CONCLUSION: PLB at two years after LT is an unnecessary examination, because the serum ALT level reflects portal inflammation. In addition, immunosuppressive therapy should be modulated to maintain the ALT concentration at a level less than 20 IU/L. PLB at five years is an excellent examination for the detection of early reversible graft fibrosis because no serum markers reflect this finding.

Keywords: Protocol liver biopsy; Graft fibrosis; Immunosuppression; Liver function test; Pediatric liver transplantation

Core tip: Few studies have investigated the impact of the timing and effectiveness of post-transplant protocol liver biopsy (PLB).
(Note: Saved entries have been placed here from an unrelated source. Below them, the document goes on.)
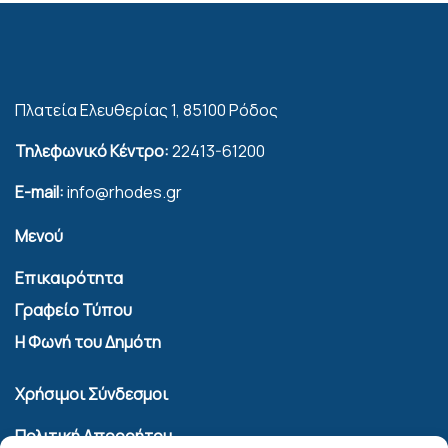
Πλατεία Ελευθερίας 1, 85100 Ρόδος
Τηλεφωνικό Κέντρο:
22413-61200
E-mail:
info@rhodes.gr
Μενού
Επικαιρότητα
Γραφείο Τύπου
Η Φωνή του Δημότη
Χρήσιμοι Σύνδεσμοι
Πολιτική Απορρήτου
We assessed the histopathological findings of these biopsies using the Metavir scoring system, and our results clarified the timing and effectiveness of PLB. PLB at two years after pediatric liver transplantation is an unnecessary examination, because the serum alanine amino transaminase (ALT) level reflects portal inflammation. In addition, immunosuppressive therapy should be modulated to maintain the ALT concentration at a level less than 20 IU/L. PLB at five years is an excellent examination for the detection of early reversible graft fibrosis because no serum markers reflect this finding.